Tuesday, May 4, 2010

Women, Performance, & Role Reversal

During the early 19th century women were respected only if they maintained their domesticated roles which men imposed upon them. At this point in time women were for the most part expected to remain traditional housewives who cared for the children, kept house, did not question the authority of the husband (or any man for that matter), and women were considered low-class if they procured a job to support themselves or members of their family. In the 18th century, the “proper” woman would read and write literature and poetry because those pastimes did not interfere with their fragile selves and further reestablished their nurturing role.

Given the role and expectations of women in the 19th century, it is not surprising then that women who assumed the career of an actress were proscribed by law and excommunicated by the church. The reason for this is that women were expected to maintain their innocence and virtue. When a woman thrust herself upon stage she was seen as exposing herself for an audience and therefore being an actress was considered similar to that of a prostitute; furthermore a dishonorable profession for a female but an accepted and respected occupation for a male.

However, early professional actress-readers were considered a more palatable occupation for women because they did not wear costumes which revealed alternate personas and they would sit round a table and read to the audience much like a woman would do for her children.

I am very interested in the way society has changed over the last three centuries. We have seen a shift from the expectations that women protect their frail image and innocence to contemporary expectations that women bare all on the big screen or else they will be regarded in a negative light. It seems to me that in the past women were looked down upon if they objectified their bodies but now women actresses are expected to objectify their bodies simply for the pleasure and entertainment of others.

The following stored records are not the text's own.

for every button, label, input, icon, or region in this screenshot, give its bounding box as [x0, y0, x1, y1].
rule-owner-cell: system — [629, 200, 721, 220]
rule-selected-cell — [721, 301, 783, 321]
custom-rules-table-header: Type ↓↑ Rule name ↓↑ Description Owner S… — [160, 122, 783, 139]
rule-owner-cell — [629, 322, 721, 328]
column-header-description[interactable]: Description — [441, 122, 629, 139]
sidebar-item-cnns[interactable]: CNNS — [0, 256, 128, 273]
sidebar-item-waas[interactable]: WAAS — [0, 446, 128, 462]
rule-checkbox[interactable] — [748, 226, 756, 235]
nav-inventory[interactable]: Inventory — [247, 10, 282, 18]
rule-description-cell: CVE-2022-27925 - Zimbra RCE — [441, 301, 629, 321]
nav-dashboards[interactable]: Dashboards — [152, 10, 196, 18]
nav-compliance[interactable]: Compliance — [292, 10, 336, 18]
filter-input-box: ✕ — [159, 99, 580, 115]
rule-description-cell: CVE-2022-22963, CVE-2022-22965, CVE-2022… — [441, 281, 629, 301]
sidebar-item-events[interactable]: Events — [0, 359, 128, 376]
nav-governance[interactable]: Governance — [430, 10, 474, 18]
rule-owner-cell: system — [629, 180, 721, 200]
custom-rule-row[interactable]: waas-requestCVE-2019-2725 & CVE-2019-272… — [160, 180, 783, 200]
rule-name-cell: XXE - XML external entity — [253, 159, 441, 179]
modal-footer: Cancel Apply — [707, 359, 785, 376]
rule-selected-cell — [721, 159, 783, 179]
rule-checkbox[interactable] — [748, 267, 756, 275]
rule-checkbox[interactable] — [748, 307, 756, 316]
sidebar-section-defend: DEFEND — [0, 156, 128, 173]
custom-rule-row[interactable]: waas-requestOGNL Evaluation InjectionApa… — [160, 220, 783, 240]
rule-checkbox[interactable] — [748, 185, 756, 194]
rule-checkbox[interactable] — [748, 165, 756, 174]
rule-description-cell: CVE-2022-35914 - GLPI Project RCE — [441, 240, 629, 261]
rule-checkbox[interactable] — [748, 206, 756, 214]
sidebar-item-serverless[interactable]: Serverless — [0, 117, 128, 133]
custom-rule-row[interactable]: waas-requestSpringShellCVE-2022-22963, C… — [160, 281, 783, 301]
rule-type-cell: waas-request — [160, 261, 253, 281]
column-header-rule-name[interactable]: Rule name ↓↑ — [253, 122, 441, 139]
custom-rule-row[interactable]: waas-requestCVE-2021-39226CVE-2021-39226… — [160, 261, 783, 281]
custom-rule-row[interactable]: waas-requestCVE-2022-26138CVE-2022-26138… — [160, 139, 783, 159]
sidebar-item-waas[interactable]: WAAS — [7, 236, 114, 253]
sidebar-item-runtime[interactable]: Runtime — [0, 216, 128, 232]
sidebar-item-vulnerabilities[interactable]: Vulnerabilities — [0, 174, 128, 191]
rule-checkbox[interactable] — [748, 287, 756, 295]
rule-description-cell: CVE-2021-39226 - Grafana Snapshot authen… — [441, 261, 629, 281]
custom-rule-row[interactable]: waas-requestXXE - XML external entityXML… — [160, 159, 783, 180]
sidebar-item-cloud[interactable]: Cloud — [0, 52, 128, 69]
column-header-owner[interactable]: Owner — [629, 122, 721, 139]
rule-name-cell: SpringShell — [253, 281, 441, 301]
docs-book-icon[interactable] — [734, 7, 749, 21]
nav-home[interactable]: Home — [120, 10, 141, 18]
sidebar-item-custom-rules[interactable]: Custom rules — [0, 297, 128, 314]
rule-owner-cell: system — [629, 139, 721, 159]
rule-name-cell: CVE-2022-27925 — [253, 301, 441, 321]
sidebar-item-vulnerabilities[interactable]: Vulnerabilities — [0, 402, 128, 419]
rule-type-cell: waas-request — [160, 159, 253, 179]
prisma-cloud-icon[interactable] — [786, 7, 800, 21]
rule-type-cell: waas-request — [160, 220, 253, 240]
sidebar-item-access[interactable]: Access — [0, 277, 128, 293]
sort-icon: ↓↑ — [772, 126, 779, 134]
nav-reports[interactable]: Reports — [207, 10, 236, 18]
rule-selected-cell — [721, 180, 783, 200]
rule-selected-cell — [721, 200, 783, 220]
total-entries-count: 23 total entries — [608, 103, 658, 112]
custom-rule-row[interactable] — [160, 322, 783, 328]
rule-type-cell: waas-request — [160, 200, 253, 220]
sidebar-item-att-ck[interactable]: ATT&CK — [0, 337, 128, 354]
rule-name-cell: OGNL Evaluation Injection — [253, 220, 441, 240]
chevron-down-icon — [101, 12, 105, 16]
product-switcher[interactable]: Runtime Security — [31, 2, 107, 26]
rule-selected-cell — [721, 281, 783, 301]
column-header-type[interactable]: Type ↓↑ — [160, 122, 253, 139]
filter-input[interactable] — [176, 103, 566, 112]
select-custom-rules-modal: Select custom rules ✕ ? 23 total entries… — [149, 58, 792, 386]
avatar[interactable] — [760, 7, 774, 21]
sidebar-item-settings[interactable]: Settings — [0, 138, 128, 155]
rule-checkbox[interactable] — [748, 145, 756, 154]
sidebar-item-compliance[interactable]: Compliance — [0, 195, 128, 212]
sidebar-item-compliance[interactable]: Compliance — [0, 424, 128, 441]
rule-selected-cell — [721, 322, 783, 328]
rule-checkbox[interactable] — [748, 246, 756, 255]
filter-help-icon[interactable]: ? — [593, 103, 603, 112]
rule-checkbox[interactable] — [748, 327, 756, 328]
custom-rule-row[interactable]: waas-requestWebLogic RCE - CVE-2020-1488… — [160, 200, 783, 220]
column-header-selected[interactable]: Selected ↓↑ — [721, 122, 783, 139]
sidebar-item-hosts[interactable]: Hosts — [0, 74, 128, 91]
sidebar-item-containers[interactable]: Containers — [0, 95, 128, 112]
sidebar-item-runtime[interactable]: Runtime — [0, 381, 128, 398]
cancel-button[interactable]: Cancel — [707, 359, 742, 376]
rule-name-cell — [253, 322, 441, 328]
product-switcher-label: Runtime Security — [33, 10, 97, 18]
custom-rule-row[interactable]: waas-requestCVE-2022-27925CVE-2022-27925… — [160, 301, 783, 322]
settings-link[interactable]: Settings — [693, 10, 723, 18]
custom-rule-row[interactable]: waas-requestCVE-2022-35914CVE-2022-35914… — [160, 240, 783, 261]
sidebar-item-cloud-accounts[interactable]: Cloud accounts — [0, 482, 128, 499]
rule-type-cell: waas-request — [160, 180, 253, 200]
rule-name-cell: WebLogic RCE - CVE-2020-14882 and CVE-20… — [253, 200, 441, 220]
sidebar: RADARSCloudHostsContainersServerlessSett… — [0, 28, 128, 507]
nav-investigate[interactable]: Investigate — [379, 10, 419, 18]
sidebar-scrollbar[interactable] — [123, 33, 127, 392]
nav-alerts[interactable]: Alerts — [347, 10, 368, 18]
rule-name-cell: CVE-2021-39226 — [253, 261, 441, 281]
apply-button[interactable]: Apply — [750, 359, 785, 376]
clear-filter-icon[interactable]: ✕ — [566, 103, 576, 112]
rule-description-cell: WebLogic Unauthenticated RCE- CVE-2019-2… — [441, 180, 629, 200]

Blog # 4 Anna Cora Mowatt and the performance of mesmerism

A mid-nineteenth century public reader, actress, playwright, and author, Anna Cora Mowatt, has been deemed the first “lady elocutionist” because she established a career as a public reader without having previously been an actress. Anna Cora Mowatt ended her public career as a public reader due to a deliberating respiratory disease. In her search for comfort and cure, Anna began a treatment regimen called “mesmerism.” Mowatt provided a detailed description of her experience with mesmerism in her autobiography. Within Anna’s description of her experience of mesmerism, she claims to have unwittingly portrayed an alternate persona which called herself “the Gypsy.” According to Taylor (2009) who authored The Lady Actress, Anna’s Gypsy character served as a way in which she could break the Victorian social constraints and strict rules that smothered women. When Anna would undergo mesmerism, she could break away from the repressive behavioral norms imposed upon upper-class American women without gaining the negative social stigma that would normally be placed upon a person who behaved they way she did. Of course, only a few of Anna’s closest friends were privileged enough to observe her private performance in which “The Gypsy” wrote poems, told fantastic stories, and who regularly engaged in debates concerning philosophy and religion, which would have been extremely unacceptable for a woman in the Victorian era.


Mesmerism in the 1900’s would be a similar phenomena to modern day hypnosis. Hypnosis has been regarded as a social phenomenon in which the participant undergoes an altered state of consciousness, similar to sleep. Hypnosis often involves an audience and performers wherein the hypnotist is seemingly endowed with the ability to alter individual levels of consciousness. The participant then performs for the audience and breaks social norms which they reportedly do not remember. When a person underwent a mesmerized state they reportedly transcended into an altered consciousness to a state of heightened spirituality. Anna performed for a small private audience of close friends similar to the more public performances of modern day hypnotism in both cases the participant breaks social norms.